The expansion, part of a citywide expansion plan named NYU 2031: NYU in NYC, would construct four new buildings on two superblocks, in a rectangle between West 3rd Street, LaGuardia Place, West Houston Street, and Mercer Street.
It has met with fierce opposition by community members and organizations. Hundreds of people attended the first community board meeting about the proposal. After listening to NYU and its plan designers explain proposed zoning changes, dozens of people, including NYU faculty, stood in line and derided the plan in two-minute voicings.
Concerns range from making the historic area a “20-year construction zone,” bending zoning requirements, and bringing more college students into the area.
“The university is looking to add a two-and-a-half-million-square-foot space to the blocks south of Washington Square, which is the equivalent to the empire state building,” said Andrew Berman, executive director of Greenwich Village Society for Historic Preservation, on Thursday. “This was all once publicly owned land that was given to NYU with certain conditions attached to it, and now the university is seeking to throw all of those conditions out the window.”
Lynn Browne, senior vice president for University Relations and Public Affairs for NYU, said at a recent real estate event that the NYU 2031 expansion plan gives “us … our communities and neighbors a blueprint” for the next several decades. Some aspects, though, especially the Greenwich Village portion, “are [still] controversial.”
Browne said the university has targeted other areas for future growth in the plan, such as downtown Brooklyn and between 23rd Street and 42nd Street on the East Side.

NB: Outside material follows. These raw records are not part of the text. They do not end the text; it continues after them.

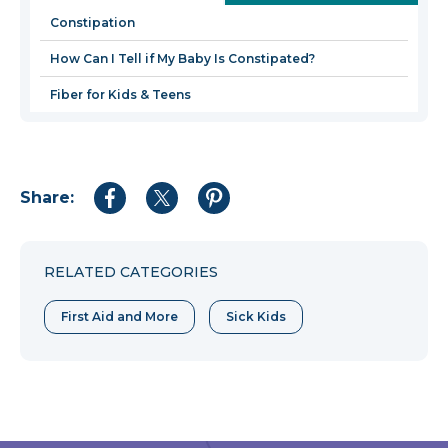
new
Constipation
window
How Can I Tell if My Baby Is Constipated?
Fiber for Kids & Teens
Share:
Share
Share
Share
to
to
to
Facebook
Twitter
Pinterest
RELATED CATEGORIES
First Aid and More
Sick Kids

The seven-month Uniform Land Use Review, triggered by multiple requests made by the university—such as having the city sell land to them and amending the zoning map—continues with an upcoming advisory review issued by Manhattan Borough President Scott Stringer within 30 days. After that, the City Planning Commission and, subsequently, the City Council, will review the plan. A majority City Council vote would approve the proposal, though the mayor could veto an approval within 5 days. In that case, the City Council could overturn the mayor’s veto with a two-thirds vote.